A superior way is to calculate the Farmers’ Suicide Rate (FSR), which is the number of suicides per 100,000 farmers. Dr Nagaraj has done that. P Sainath writes that the FSR of about 12.9 is higher than the General Suicide Rate (GSR) of above 10. The latter is the number of suicides per 100,000 population.
However, it is methodologically incorrect to compare the GSR with the FSR. This is so because the size of the work (labour) force is much smaller than the total population. While calculating GSR one takes the total number of suicides and divides it by the total population of the country. The total population includes, for example, all sub-adults including infants and children who are not part of the work force.

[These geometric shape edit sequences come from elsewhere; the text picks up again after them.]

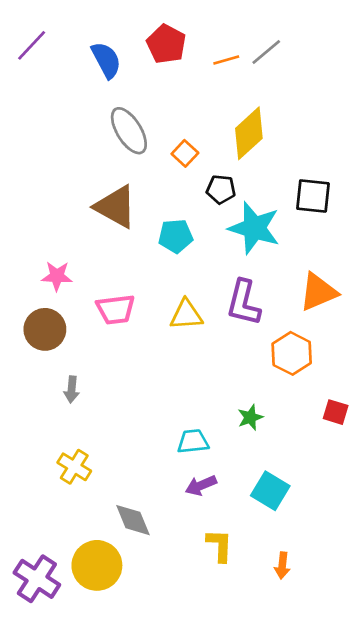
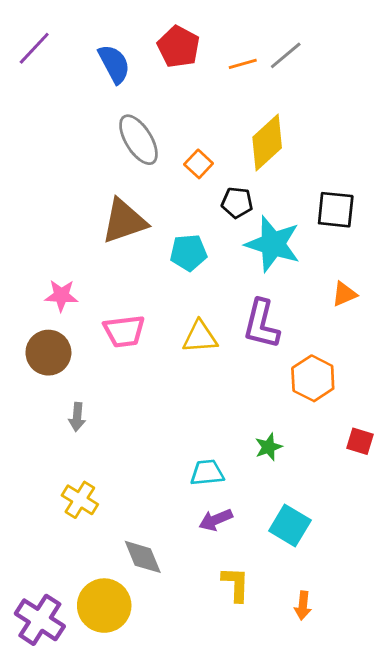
brown triangle: (116, 207) -> (124, 221), turned -48
orange triangle: (318, 292) -> (344, 294), moved, size x0.6

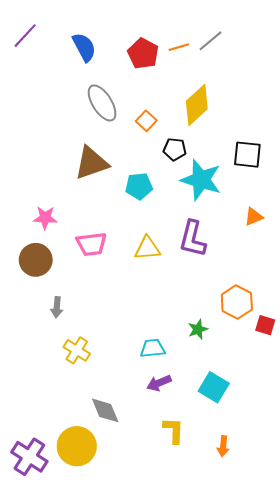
red pentagon: (178, 47) -> (143, 53), moved
orange hexagon: (313, 378) -> (237, 302), moved
yellow cross: (80, 500) -> (77, 350), moved

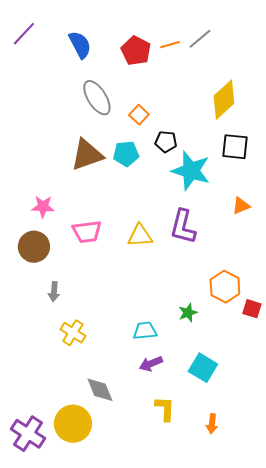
yellow diamond: (197, 105) -> (224, 100), moved
cyan pentagon: (139, 186) -> (126, 154), moved

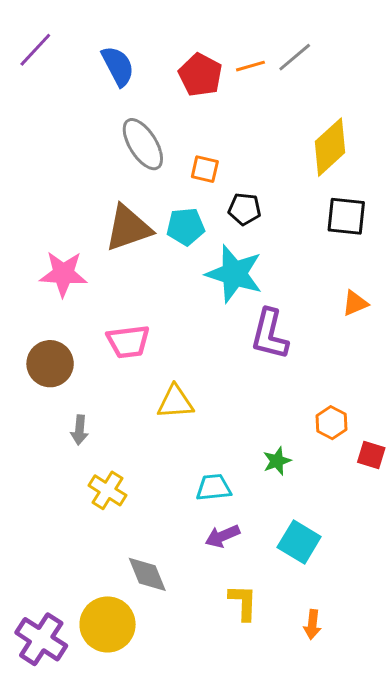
orange square: (139, 115) -> (205, 169), turned -30
cyan star: (191, 171) -> (234, 274), moved
pink star: (43, 207) -> (63, 274), moved, size x1.4
yellow triangle: (140, 236) -> (175, 402), moved
orange hexagon: (225, 287) -> (331, 423), size x0.7

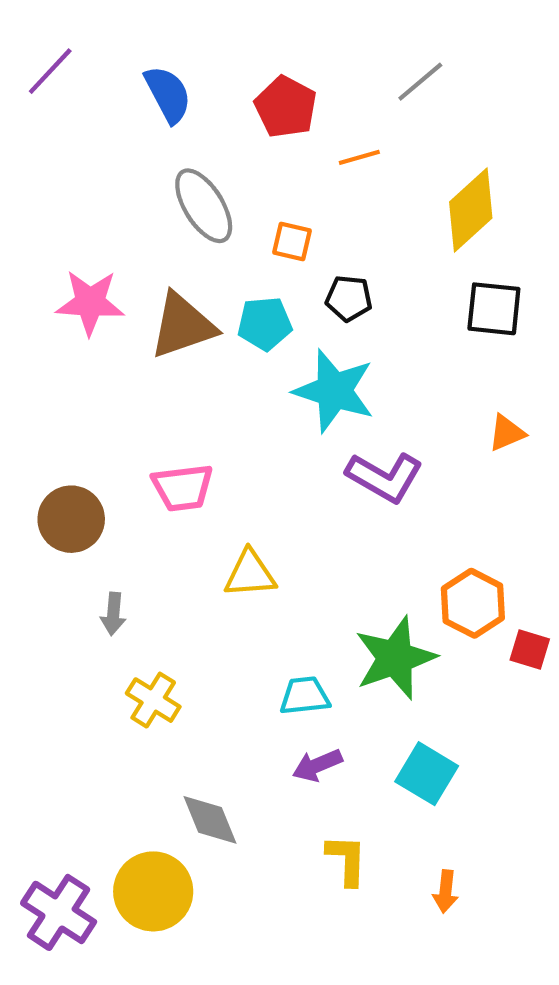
orange line: (250, 66) -> (359, 157), moved
pink star: (63, 274) -> (90, 303), moved
purple L-shape: (270, 334) -> (385, 477), turned -74
orange hexagon: (331, 423) -> (473, 603), size x1.4
green star: (277, 461) -> (395, 658), size x2.0

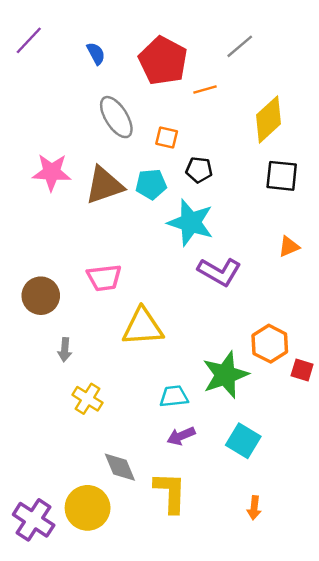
blue semicircle: (168, 94) -> (96, 54), size x0.7
red pentagon: (286, 107) -> (163, 61), size x1.4
yellow triangle: (250, 574) -> (143, 327), size x1.4
yellow L-shape: (347, 860) -> (170, 492), moved, size x1.4

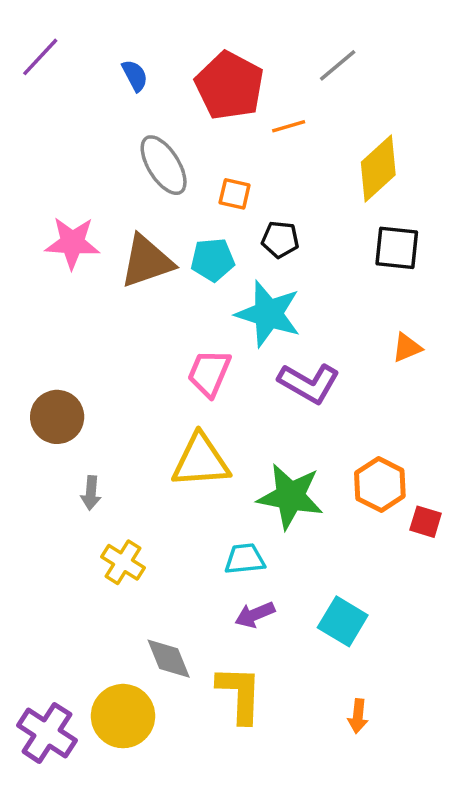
pink trapezoid: (104, 278) -> (209, 373), moved, turned 120
green star: (225, 375) -> (290, 496), moved, turned 30

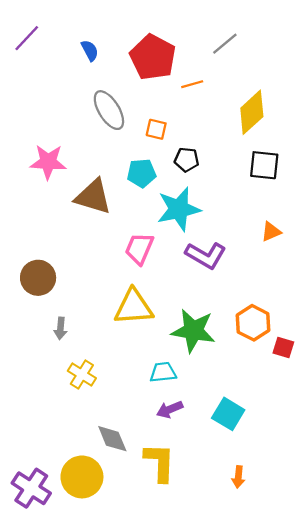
brown triangle: (147, 261) -> (93, 197), moved, turned 36
cyan star: (268, 314) -> (179, 209), turned -30

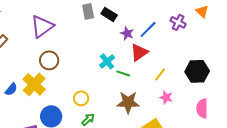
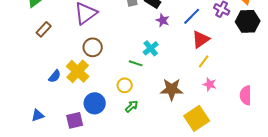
purple star: (127, 33) -> (163, 20), moved
red triangle: (139, 52) -> (201, 39), moved
black hexagon: (197, 71) -> (248, 21), moved
green line: (123, 73) -> (136, 63), moved

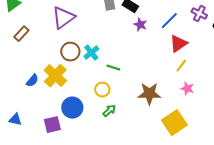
cyan cross: (151, 48) -> (91, 53), moved
blue triangle: (38, 115) -> (15, 120), turned 32

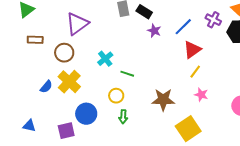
brown rectangle: (21, 34) -> (35, 40), turned 49
brown circle: (70, 52) -> (64, 53), moved
green arrow: (109, 111) -> (123, 117), turned 136

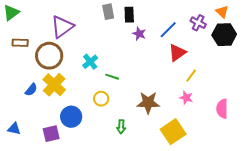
black rectangle: (144, 12) -> (129, 15), turned 56
brown circle: (64, 53) -> (49, 56), size x1.4
yellow line: (195, 72) -> (191, 76), moved
green arrow: (123, 117) -> (121, 127), moved

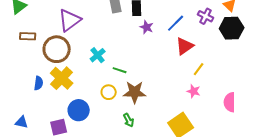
blue semicircle: (31, 90) -> (39, 83), turned -32
brown star: (148, 103) -> (135, 92), moved
green arrow: (121, 127) -> (129, 120), turned -32

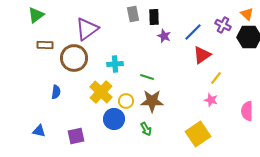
cyan cross: (98, 55) -> (115, 64), turned 35
green line: (120, 70) -> (147, 77), moved
yellow cross: (62, 78) -> (101, 92), moved
blue circle: (79, 110) -> (114, 119), moved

The percentage of population below the age of 14 is about 33% (2001 census) and if one were to exclude this the GSR would jump to 16.
But while calculating FSR one takes only those (adult farmers) numbers who are part of the labour force. This is a much smaller number. Census of India 2001 classifies 400 million or approximately 40% of the population as workers. Hence FSR ought to be compared with the suicide rate for other professions and not the general population. Or FSR should be compared over time.
Also note that the Census of India definition of workers (see here and here) is different from the NCRB category of professional status of suicide victims, the latter includes the unemployed and housewives.
Dr Nagaraj also argues for making adjustments for one, the exclusion, by the NCRB, of non-title holders who are actually cultivators from the category of farmers and two, for the distinction between marginal and main workers in the Census categories. Both these matters are debatable and it is a moot point if such adjustments ought to be made. Even if done these adjustments are likely to change the suicide rate but not the variation in them over time. And even after making such an adjustment the FSR increases to 15.8 which is lower than the 16 (GSR) that I calculate excluding children from the count.